ITB Berlin Convention 2026: "Leading Tourism into Balance" (3-5 March)
From 3 to 5 March, the ITB Berlin Convention 2026 brings 400 international experts together to tackle three hard truths for our industry: AI, geopolitical tension and sustainable development. The theme, "Leading Tourism into Balance," sets a clear intent - practical frameworks over buzzwords, execution over talk.
Why it matters if you work in hospitality or events: margins are tight, guest expectations are rising, and the rules of demand are shifting. This program gives you the playbook to protect revenue, improve operations and build trust with guests and local communities.
- 17 themed tracks across four stages, from AI and marketing to destinations and responsible tourism
- Leaders from Google, Microsoft, Expedia and Airbnb (Premium Partner and co-host) share what's next
- Live political context and risk signals for travel demand and operations
- End-to-end focus on growth, community benefit and biodiversity
Politics on the main stage: risk you can plan for
In a year defined by overlapping crises, former German Foreign Minister Joschka Fischer will deliver a keynote on how global tensions affect travel behavior. Expect a straight look at volatility, consumer sentiment and what this means for pricing, product and destination choices. Use this lens to stress-test your forecasts, cancellation policies and communication strategy.
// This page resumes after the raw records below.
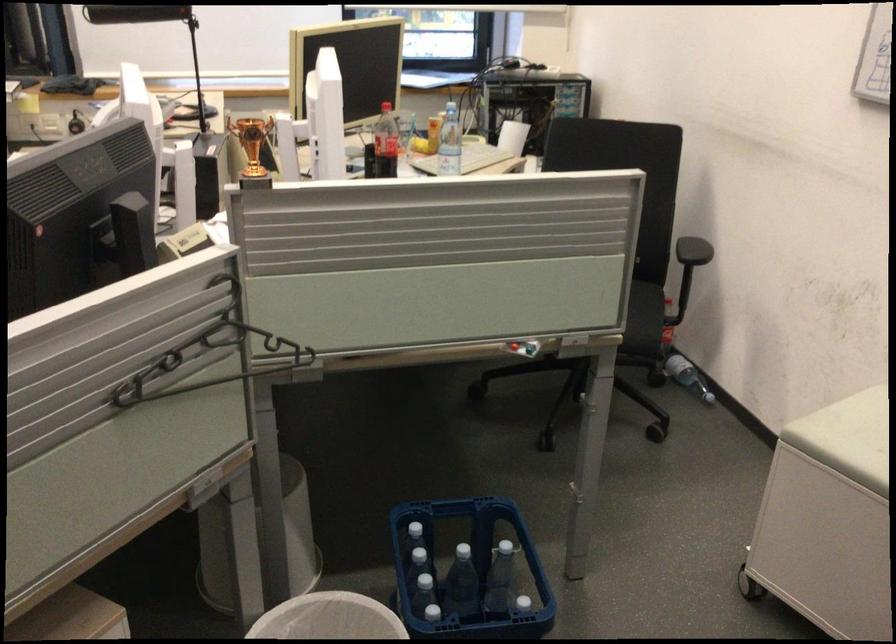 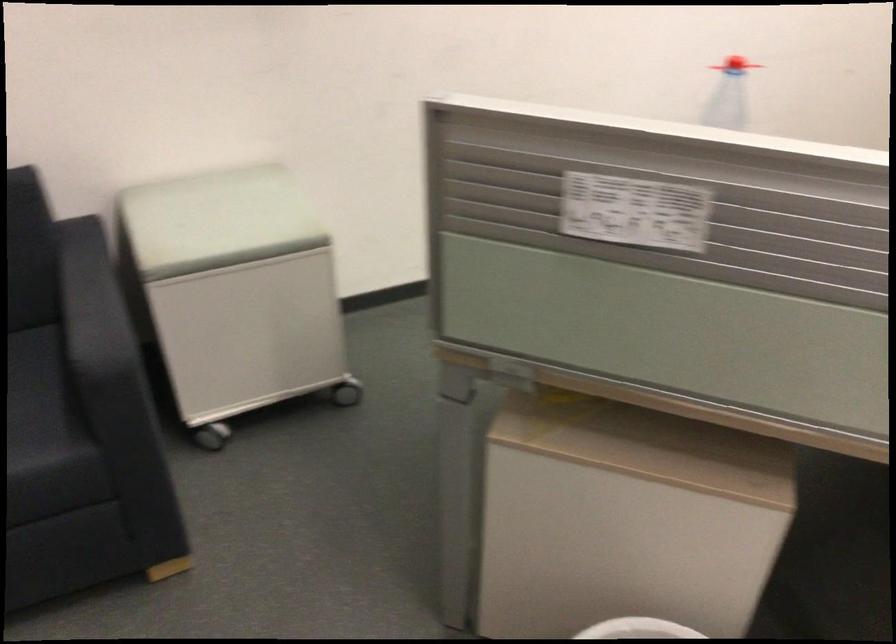 The first image is from the beginning of the video and the second image is from the end. How did the camera likely rotate when shooting the video?

The rotation direction of the camera is left-down. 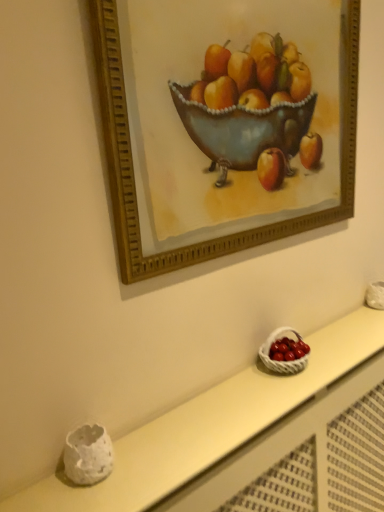 Question: From a real-world perspective, is white wicker basket at lower right beneath white wicker basket at lower right?

Choices:
 (A) no
 (B) yes

Answer: (A)

Question: Is white wicker basket at lower right completely or partially inside white wicker basket at lower right?

Choices:
 (A) yes
 (B) no

Answer: (B)

Question: Considering the relative sizes of white wicker basket at lower right and white wicker basket at lower right in the image provided, is white wicker basket at lower right bigger than white wicker basket at lower right?

Choices:
 (A) yes
 (B) no

Answer: (B)

Question: Can you confirm if white wicker basket at lower right is positioned to the left of white wicker basket at lower right?

Choices:
 (A) no
 (B) yes

Answer: (B)

Question: Does white wicker basket at lower right have a lesser height compared to white wicker basket at lower right?

Choices:
 (A) yes
 (B) no

Answer: (A)

Question: Considering their positions, is gold-framed picture at upper center located in front of or behind white wicker basket at lower right?

Choices:
 (A) front
 (B) behind

Answer: (A)

Question: From the image's perspective, is gold-framed picture at upper center above or below white wicker basket at lower right?

Choices:
 (A) above
 (B) below

Answer: (A)

Question: In terms of size, does gold-framed picture at upper center appear bigger or smaller than white wicker basket at lower right?

Choices:
 (A) small
 (B) big

Answer: (B)

Question: In terms of width, does gold-framed picture at upper center look wider or thinner when compared to white wicker basket at lower right?

Choices:
 (A) wide
 (B) thin

Answer: (B)

Question: Is white wicker basket at lower right taller or shorter than white wicker basket at lower right?

Choices:
 (A) tall
 (B) short

Answer: (B)

Question: From a real-world perspective, is white wicker basket at lower right positioned above or below white wicker basket at lower right?

Choices:
 (A) below
 (B) above

Answer: (B)

Question: Relative to white wicker basket at lower right, is white wicker basket at lower right in front or behind?

Choices:
 (A) front
 (B) behind

Answer: (B)

Question: Considering the positions of white wicker basket at lower right and white wicker basket at lower right in the image, is white wicker basket at lower right bigger or smaller than white wicker basket at lower right?

Choices:
 (A) small
 (B) big

Answer: (A)

Question: From the image's perspective, relative to gold-framed picture at upper center, is white wicker basket at lower right above or below?

Choices:
 (A) above
 (B) below

Answer: (B)

Question: Which is correct: white wicker basket at lower right is inside gold-framed picture at upper center, or outside of it?

Choices:
 (A) inside
 (B) outside

Answer: (B) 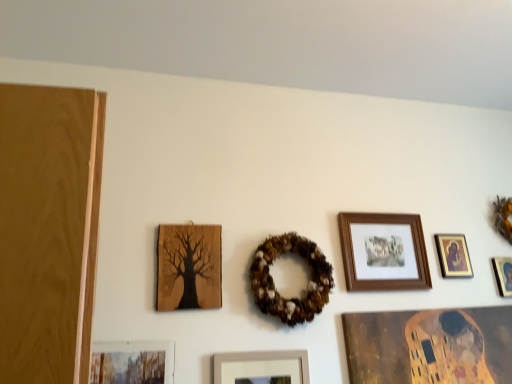 Question: Can matte white picture frame at center, which appears as the 4th picture frame when viewed from the right, be found inside orange fabric wreath at upper right, which is the 1th decor in right-to-left order?

Choices:
 (A) no
 (B) yes

Answer: (A)

Question: Can you confirm if orange fabric wreath at upper right, which is the 1th decor in right-to-left order, is thinner than matte white picture frame at center, which appears as the 4th picture frame when viewed from the right?

Choices:
 (A) yes
 (B) no

Answer: (B)

Question: From the image's perspective, would you say orange fabric wreath at upper right, which appears as the first decor when viewed from the back, is shown under matte white picture frame at center, which is the 3th picture frame from left to right?

Choices:
 (A) no
 (B) yes

Answer: (A)

Question: Can you confirm if orange fabric wreath at upper right, which is counted as the 2th decor, starting from the front, is smaller than matte white picture frame at center, which is the 3th picture frame from left to right?

Choices:
 (A) yes
 (B) no

Answer: (B)

Question: Can you confirm if orange fabric wreath at upper right, which is the 1th decor in right-to-left order, is positioned to the right of matte white picture frame at center, which is the 3th picture frame from left to right?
AI: smarter processes, real guests, fewer blind spots
Across the program, leaders from Google, Microsoft, Expedia and Airbnb will present how AI is being used to improve processes, guest experience and decision quality - with clear links to sustainability and diversity goals. Nathan Blecharczyk, Co-founder and Chief Strategy Officer at Airbnb, will outline how nature tourism and short-term rentals could define the next phase of travel demand.
From Google, Yannis Simaiakis and Anna Sawbridge will break down shifts in search and booking in an AI-driven environment - and what this means for visibility, media spend and distribution. There's also a critical look at risk: AI expert Fevzi Okumus will share research on how algorithmic choices can disadvantage marginalised travellers and reduce the visibility of local providers.
- Action to take: map your AI use cases (pricing, service, marketing) and define KPIs you will defend in public
- Audit for bias and transparency - especially where recommendations, pricing or identity checks are automated
- Train teams on prompt quality, review workflows and exception handling to protect service standards
Want a deeper skill path for teams? See AI for Hospitality & Events.
Sustainable growth that pays back locally
Thomas Ellerbeck (TUI) and Ingo Burmester (DERTOUR Group) will address tourism's role in international cooperation and local economic development - practical for operators balancing guest demand with community benefit. Dr Renée Nicole Wagner (Orascom Hotel Management) and others will share models for closer hotel-community partnerships that create dependable value on both sides.
Biodiversity expert Frauke Fischer will explore how AI can support the preservation of ecosystems at destinations. The ITB Transition Lab will focus on operational modernisation - think measurable KPIs, cleaner reporting lines and routines you can implement next quarter. Expect added insights on longevity travel and trips to lesser-known destinations.
- Action to take: set biodiversity and community KPIs next to RevPAR and NPS, and report them together
- Pilot one community partnership per property (sourcing, experiences, conservation) with clear metrics
- Build a product lane for longer stays and restorative travel - pricing, programming, partnerships
Tracks and sponsors: plan your time
- Tuesday, 3 March - Future Track (sponsor: Microsoft Advertising): AI, polycrises and global transformation - strategy you can take back to the boardroom.
- Wednesday, 4 March - AI Track (sponsor: Travolution, Eventiz from Travelsoft): how AI is changing business models, customer interaction and distribution.
- Wednesday, 4 March - Destination Track (supported by BMZ): innovation, governance and leadership in destination development.
- Wednesday, 4 March - Marketing & Distribution Track (sponsor: Google): practical insights for commercial teams on demand, media and conversion.
- Wednesday, 4 March - Youth, Adventure & Outdoor Track (sponsor: Peru, Adventure Travel Partner): trends and sustainability requirements for adventure and youth travel.
- Thursday, 5 March - Responsible Tourism Track (session sponsor: Studiosus): adaptation, conservation and regeneration strategies that stand up to scrutiny.
The convention closes with a keynote from Danish world traveller and author Thor Pedersen, sharing lessons from visiting every country on earth over ten years - without flying.
If your remit covers demand generation, this complements the program: AI for Marketing.
Can't be on site?
All convention events will be available via livestream on the ITB Navigator. Set a team watchlist now and assign note-takers so insights turn into next-quarter pilots, not wishlists.
Bottom line: use these three days to stress-test your 2026 plan - pricing, product, operations, partnerships - against what you'll hear on AI, geopolitics and sustainability. Choose two bets to scale and one risk to reduce, then lock the metrics.